Vultures in the Villages. But the week's worst horror was still to come--from Algeria itself. Eighty miles southeast of Algiers, a patrol-plane pilot noticed huts burning in Kouir Mechta, a quiet, untroublesome stone-and-mud village where the French had always had a cordial welcome. The French dispatched a patrol from the nearest outpost 15 miles away. They found half a dozen dead men surrounded by hysterically screaming women, tearing their cheeks with their fingernails until the blood came. At dawn, said the women, 100 uniformed fellaghas had surrounded the village. They had seized the local policeman, cut off his hands, gouged out his eyes, then killed him and his five children. Then they rounded up every male over 15 and herded them off down the rocky ravine toward Kasba Mechta.
At Kasba Mechta, reported TIME Correspondent Edward Behr, who flew in by helicopter, vultures wheeled overhead, and the wail of women filled the air. Bodies sprawled in every hut. In the mosque lay 87 grotesquely tumbled bodies; the ground was black with blood and brains. In all, the French counted 302 corpses.

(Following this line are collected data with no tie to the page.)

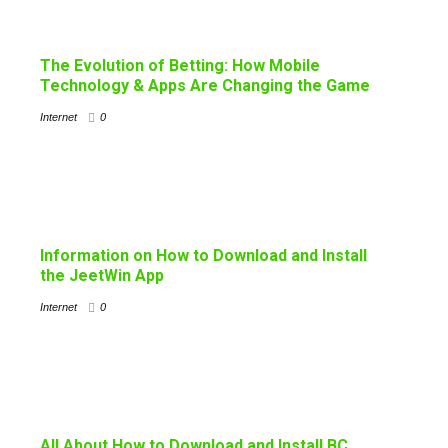
The Evolution of Betting: How Mobile
Technology & Apps Are Changing the Game
Internet
0
Information on How to Download and Install
the JeetWin App
Internet
0
All About How to Download and Install BC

Only 15 men had survived by playing dead. They told a harrowing story. The fellaghas had brought in the men from other nearby villages, trussed them up and flung them into the shacks. At nightfall, they began a systematic slaughter. The men were forced out of the huts one by one and shot as they emerged. When this proved too slow, the rebels simply sprayed bullets into the dark interiors. Other fellaghas fell on the survivors with knives and axes, butchering them in a frenzy of blood.
Lesson Repeated. The French blamed the massacre on the feuding between the rival FLN and MNA, and claimed that the killings demonstrated what "general terror" would result if they withdrew. In angry reprisal, the French flung out a dragnet of troops, killed 169 rebels in 48 hours. But the FLN had made its bloody point: after Kasba Mechta, any village in Algeria will think twice before welcoming French patrols or refusing to contribute support and money to the FLN rebels. To make the lesson doubly plain, the FLN deliberately repeated the lesson with the men of two tiny communities near Oran, tortured and killed 36, wounded 28.
France's President Rene Coty, a schoolmaster's son from Normandy, is often seen but seldom heard. Unannounced and unexpected, Coty took to the radio in an unprecedented midnight broadcast from Paris. His voice shook with emotion as he said: "There is no Frenchman in all the world, there is not a man with a heart who was not overcome with pity and horror in learning of the massive atrocities. These abominations are not only the act of a few bandits. The killers continue to execute the orders of their chiefs, of the same chiefs who, only yesterday, via the antennas of a foreign radio, claimed the glory and honor of having treacherously caused the assassination in Paris of another Moslem, guilty of loving France. I ask all civilized peoples if the time has not come for them to refuse to listen to the agitators and the agents of this horrible terrorism that tramples all the laws of God and man."
It was an agonized cry in the long racking night of France's ordeal in Algeria--an ordeal France seems unable either to endure or to end.